Агустин почти не отходил от него. Но старался быть незаметным, говорил только самое необходимое, казалось, будто он ходит на цыпочках. Не спрашивая, он на свою ответственность решал все дела, которых именно сейчас накопилось особенно много. На Франсиско благотворно действовало такое участие. Он был признателен Агустину за чуткость, за то, что друг не пытается утешить его пошлыми доводами рассудка.

Хосефа была почти неприятно поражена, когда он устроил Элене похороны, достойные инфанты.
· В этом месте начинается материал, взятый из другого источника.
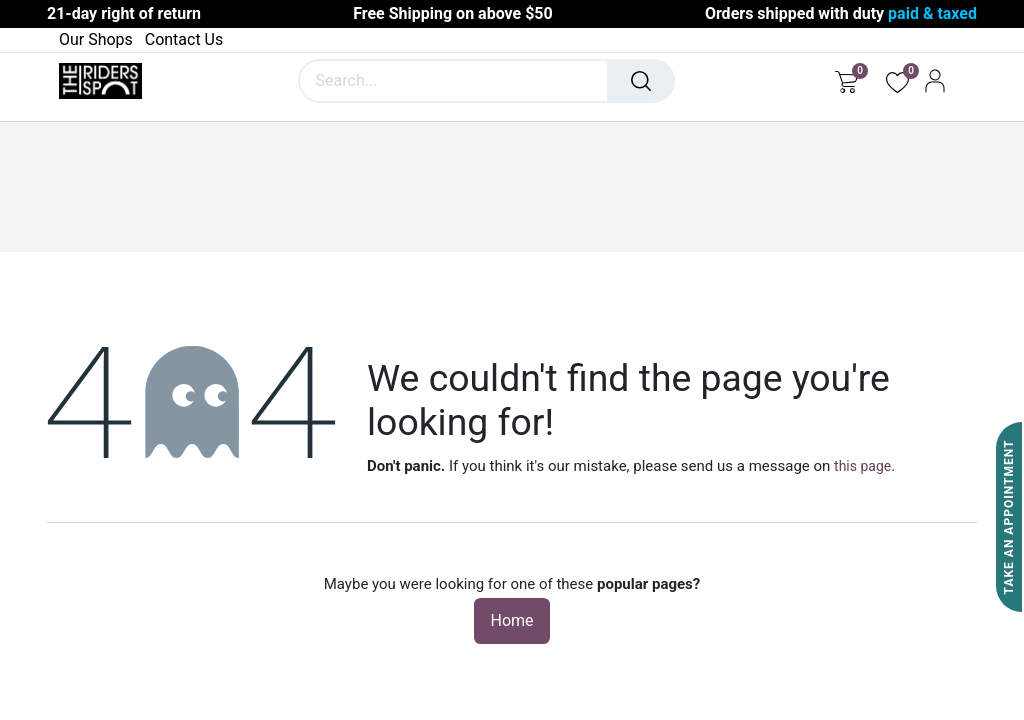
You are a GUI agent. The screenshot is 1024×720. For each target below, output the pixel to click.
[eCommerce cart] (846, 81)
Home (511, 620)
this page (862, 466)
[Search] (641, 81)
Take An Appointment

После погребения они сидели в полутемной зале, где были задернуты занавеси. Многие приходили выразить им сочувствие. На второй день Гойе стали нестерпимы бездушные, нарочито печальные физиономии посетителей, и он ушел к себе в мастерскую. Там он то садился, то ложился, то бегал, не находя покоя. Принимался набрасывать карандашом свои видения, рвал бумагу, не кончив рисунка.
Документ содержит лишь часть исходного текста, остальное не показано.